A comment in objects.h sez “Like JS_OBJECT_TYPE but created from Api functions.” Cool.

Anyway, in the IC system we don’t find the property on the object, so we prepare for a non-existent load. We create a Tuple3 which is a struct with three values: a holder cell, a smi-handler and a validity cell. This information makes it possible to handle the load as efficiently as possible while safeguarding against structural changes that invalidate the approach.

The smi-handler value is 0x7, which means it’s a handler meant to “load” non-existent properties. Generally, this means returning undefined to the caller. The validity cell protects against this ever changing.

How did I find all this out? By poking around in the feedback vector. I did this poking around after the first miss, so the IC is in monomorphic state at this point. It’s only later we’ll go megamorphic. Here is the feedback vector slot for our keyed load:

(gdb) jfv nexus_->vector()
0x671f59d0e21: [FeedbackVector]
 - length: 64
....
 Slot #20 LoadKeyed MONOMORPHIC
   [22]: 0x231997de8b99 <String[27]: jQuery191044337671379997645>
   [23]: 0x2a9781fd401 <FixedArray[2]>

and here is the data with the Tuple3 structure, as pulled out of the FixedArray in [23] above:

(gdb) job 0x2a9781fd401
0x2a9781fd401: [FixedArray]
 - map = 0x1a6253c82309 <Map(FAST_HOLEY_ELEMENTS)>
 - length: 2
 0: 0x231997de25f9 <WeakCell value= 0xad329834ef9 <Map(FAST_HOLEY_SMI_ELEMENTS)>>
 1: 0x671f59d63e1 <Tuple3>
(gdb) job 0x671f59d63e1
0x671f59d63e1: [Tuple3]
 - value1: 0x3e7913e02201 <null>
 - value2: 7
 - value3: 0x231997de25d1 <Cell value= 0>

So this load is quite complicated already, and soon goes Megamorphic because we come in with different receiver maps.

Anything else to do?

The last keyed load I’m interested in is for the line data = id && cache[ id ]. cache is the JQuery cache object, just an ordinary object with some 150 holey array elements.
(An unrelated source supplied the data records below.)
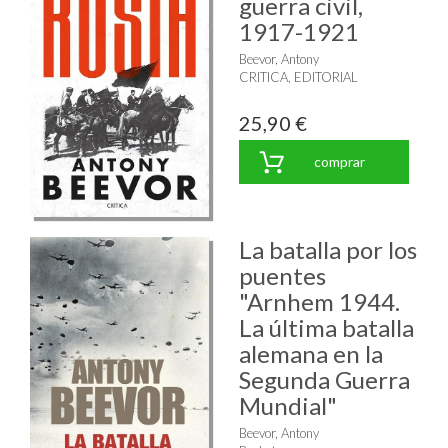
guerra civil,
1917-1921
Beevor, Antony
CRITICA, EDITORIAL
25,90 €
comprar
La batalla por los
puentes
"Arnhem 1944.
La última batalla
alemana en la
Segunda Guerra
Mundial"
Beevor, Antony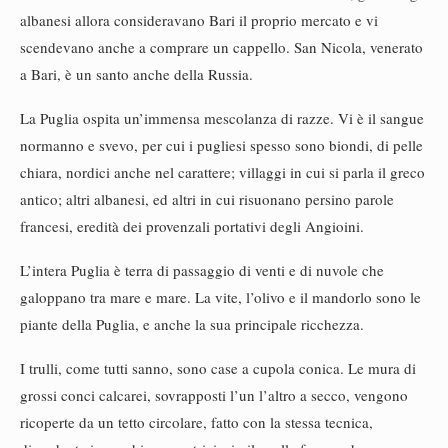
albanesi allora consideravano Bari il proprio mercato e vi
scendevano anche a comprare un cappello. San Nicola, venerato
a Bari, è un santo anche della Russia.
La Puglia ospita un’immensa mescolanza di razze. Vi è il sangue
normanno e svevo, per cui i pugliesi spesso sono biondi, di pelle
chiara, nordici anche nel carattere; villaggi in cui si parla il greco
antico; altri albanesi, ed altri in cui risuonano persino parole
francesi, eredità dei provenzali portativi degli Angioini.
L’intera Puglia è terra di passaggio di venti e di nuvole che
galoppano tra mare e mare. La vite, l’olivo e il mandorlo sono le
piante della Puglia, e anche la sua principale ricchezza.
I trulli, come tutti sanno, sono case a cupola conica. Le mura di
grossi conci calcarei, sovrapposti l’un l’altro a secco, vengono
ricoperte da un tetto circolare, fatto con la stessa tecnica,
This keyed load is monomorphic and uses a simple element handler. Turbofan should definitely optimize this. In the vector we store the map of the JQuery cache, and have a smi value to represent what we should do. It encodes whether or not the object is a JSArray (it is not), and what the ElementsKind is (FAST_HOLEY_ELEMENTS).

Happily, this load has been optimized in TurboFan.

Unhappily for me, I don’t have an A-HA! discovery in this block to crow over. Performance investigations sometimes are like that.

As for the Builtin_HandleApiCall issue in unoptimized JavaScript function curCSS in the output from Jaro’s tool, Benedikt did some follow-up there, recognizing cases where we could use a stub to make the api call less expensive. A story for another day…